Recipe by swirlycinnacakes
From Everyday Italian
Top Review by Mhauck
After my fond memories of this dish from college and the high reviews I was really looking forward to a 5 star dish. Unfortunately, I didn't quite get it. Next time I make this I plan to use larger pieces of mushrooms, less parsley and some shredded mozzarella cheese to melt into the sauce.
- 1⁄4 cup extra virgin olive oil
- 1 large onion, chopped
- 2 garlic cloves, minced
- 1 lb mixed mushrooms, chopped (cremini, oyster, shiitake)
- salt & freshly ground black pepper
- 1⁄2 cup marsala
- 2 cups chicken broth
- 1⁄3 cup heavy cream
- 5 fresh basil leaves, chopped
- 1⁄4 cup flat-leaf Italian parsley, chopped
- 1⁄2 cup parmesan cheese, grated
Directions See How It's Made
- In a large skillet heat the oil.

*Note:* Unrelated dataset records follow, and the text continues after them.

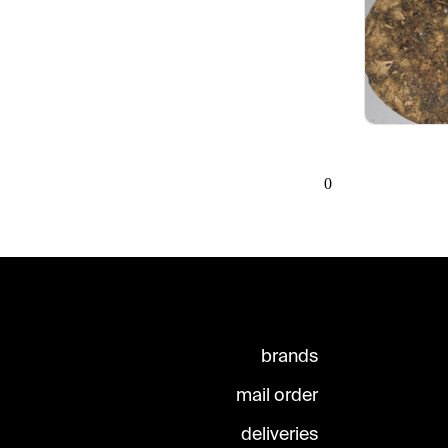
0
brands
mail order
deliveries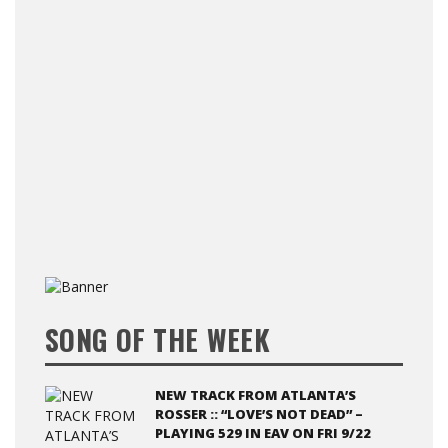
SONG OF THE WEEK
NEW TRACK FROM ATLANTA’S
ROSSER :: “LOVE’S NOT DEAD” –
PLAYING 529 IN EAV ON FRI 9/22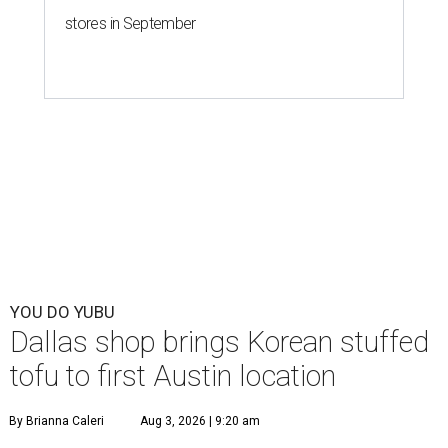
stores in September
YOU DO YUBU
Dallas shop brings Korean stuffed
tofu to first Austin location
By Brianna Caleri
Aug 3, 2026 | 9:20 am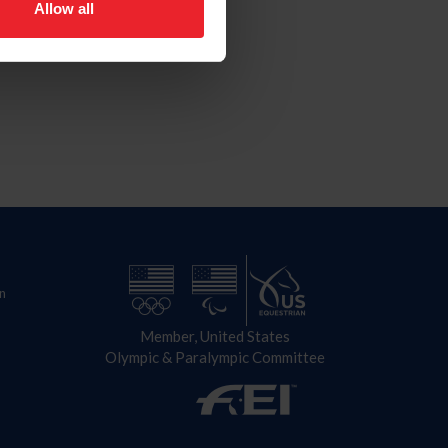
Allow all
n
Member, United States
Olympic & Paralympic Committee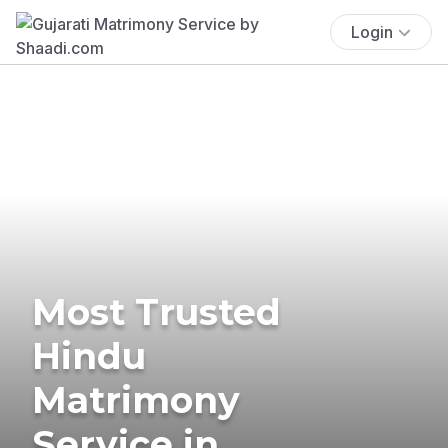
Login
Most Trusted
Hindu
Matrimony
Service in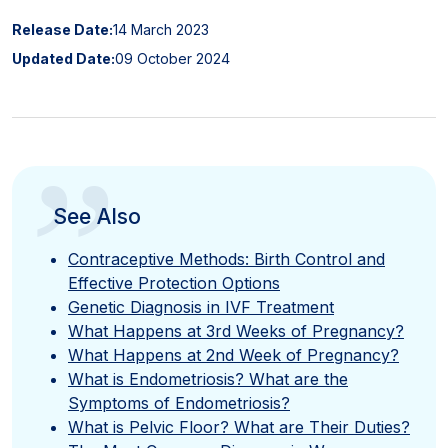
Release Date:
14 March 2023
Updated Date:
09 October 2024
”
See Also
Contraceptive Methods: Birth Control and
Effective Protection Options
Genetic Diagnosis in IVF Treatment
What Happens at 3rd Weeks of Pregnancy?
What Happens at 2nd Week of Pregnancy?
What is Endometriosis? What are the
Symptoms of Endometriosis?
What is Pelvic Floor? What are Their Duties?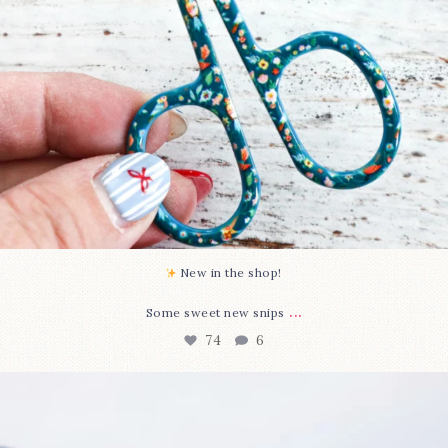
New in the shop!⁠
...
Some sweet new snips
74
6
Happy August! This month`s $5 pattern is Daisy a
...
85
2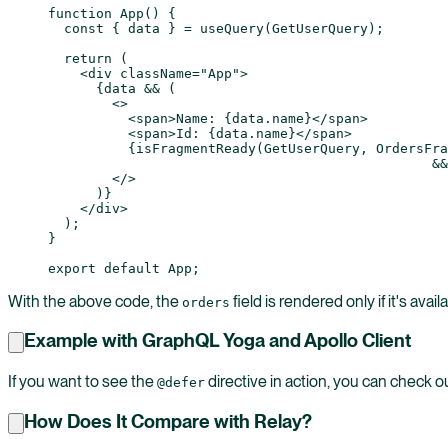
function
 App
() {
  const
 { 
data
 } 
=
 useQuery
(GetUserQuery);
  return
 (
    <
div
 className
=
"App"
>
      {data 
&&
 (
        <>
          <
span
>Name: {data.name}</
span
>
          <
span
>Id: {data.name}</
span
>
          {
isFragmentReady
(GetUserQuery, OrdersFra
						&&
        </>
      )}
    </
div
>
  );
}
export
 default
 App;
With the above code, the
field is rendered only if it's avail
orders
Example with GraphQL Yoga and Apollo Client
If you want to see the
directive in action, you can check o
@defer
How Does It Compare with Relay?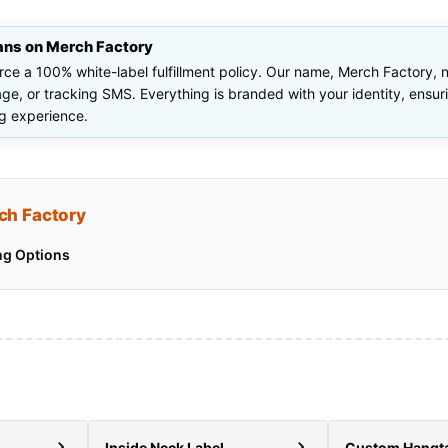
ans on Merch Factory
orce a 100% white-label fulfillment policy. Our name, Merch Factory,
e, or tracking SMS. Everything is branded with your identity, ensu
g experience.
ch Factory
ng Options
Inside Neck Label
Custom Hangt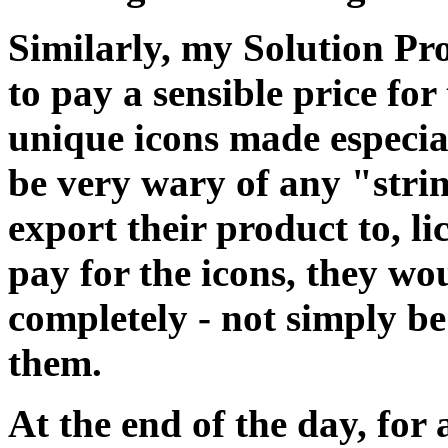
Similarly, my Solution P
to pay a sensible price fo
unique icons made especia
be very wary of any "stri
export their product to, li
pay for the icons, they w
completely - not simply be
them.
At the end of the day, for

When almost smoking, add the onions and garlic over medium-low heat until the onions have wilted, about 8 minutes. Add the mushrooms and season with salt and pepper.
- Raise heat to high and saute until mushrooms are tender and all the liquid has evaporated. Remove pan from heat and pour in Marsala.
- Return pan to stove and allow wine to evaporate, about 3 minutes. Add chicken broth and simmer for 1/2 hour until the sauce has reduced by half. Add heavy cream and mix well.
- Take the pan off the heat and add the fresh herbs and Parmesan and mix thoroughly.